Bulldozed: How a mining company buried the truth about forced evictions in the Democratic Republic of the Congo provides satellite imagery and other new evidence, exposing how the company’s subsidiary, Entreprise Général Malta Forrest (EGMF), supplied bulldozers that were used to unlawfully demolish homes and forcibly evict hundreds of people living next to the company’s Luiswishi mine in Kawama, Katanga in 2009. It also details how the companies and the Congolese government have obstructed attempts to achieve justice for the villagers ever since.
“There is now overwhelming and irrefutable evidence showing that the forced evictions that Groupe Forrest International has denied for years in fact took place,” said Audrey Gaughran, Amnesty International’s’s Global Issues Director.
“It is shameful for a mining giant to lie and deny people justice. It is time for them to finally come clean and compensate the villagers for what they lost.”
Five years on, the villagers of Kawama have received no compensation. EGMF pulled out from the mining concession in 2012. In recent months, villagers living close to the Luiswishi mine, now owned by the State-owned company Gécamines, have faced the threat of further forced evictions.
The demolitions in 2009 occurred during a police operation to clear the Kawama area of small-scale miners who were allegedly stealing from the copper and cobalt mine.

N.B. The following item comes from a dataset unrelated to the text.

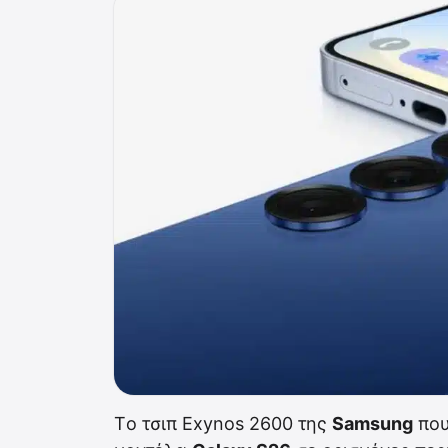
Tο τσιπ Exynos 2600 της
Samsung
που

Bulldozers belonging to EGMF and operated by its drivers destroyed homes and businesses in the three neighbourhoods closest to the Luiswishi mine.
“Some people lost their livelihoods as well as their homes. The impacts are still felt today. One woman, whose restaurant was demolished, told us that she doesn’t have the money to buy enough food to eat and had to pull her children out of school. Proper compensation for villagers would have alleviated a lot of the suffering,” said Audrey Gaughran.
Groupe Forrest International has repeatedly claimed that the bulldozers only destroyed temporary homes belonging to small-scale miners and that the demolitions were legal, but Amnesty International has obtained satellite imagery, video footage and the files of a criminal investigation by a government Prosecutor, containing irrefutable evidence that this is not the case.
Satellite imagery shows that 387 structures were demolished in the affected neighbourhoods between 31 May 2009 and 15 May 2010. These structures were present before the influx of small-scale miners to Kawama which prompted the police operation on 24 November 2009.
Videos filmed on that day show the destruction of permanent brick houses, with armed police officers removing villagers, including children, from their homes. This information was corroborated by testimonies given to Amnesty International researchers by residents of the three affected neighbourhoods.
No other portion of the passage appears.